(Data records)
......
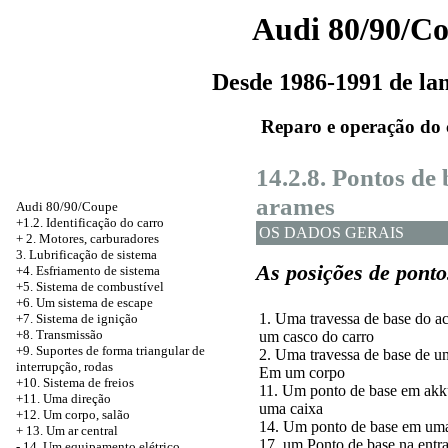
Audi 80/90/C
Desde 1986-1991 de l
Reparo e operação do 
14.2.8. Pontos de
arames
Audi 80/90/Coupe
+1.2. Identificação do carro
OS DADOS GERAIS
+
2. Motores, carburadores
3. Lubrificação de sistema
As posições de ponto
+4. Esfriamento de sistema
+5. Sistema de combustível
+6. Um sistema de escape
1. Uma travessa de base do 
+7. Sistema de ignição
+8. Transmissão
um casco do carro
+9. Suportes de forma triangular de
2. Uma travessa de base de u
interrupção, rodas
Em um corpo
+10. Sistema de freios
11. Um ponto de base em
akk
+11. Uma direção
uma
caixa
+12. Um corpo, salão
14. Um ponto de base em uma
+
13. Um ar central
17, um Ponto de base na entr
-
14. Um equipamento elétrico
......
Problem - Copy each line above where "base" appears.

Response area -
1. Uma travessa de base do 
2. Uma travessa de base de u
11. Um ponto de base em
14. Um ponto de base em uma
17, um Ponto de base na entr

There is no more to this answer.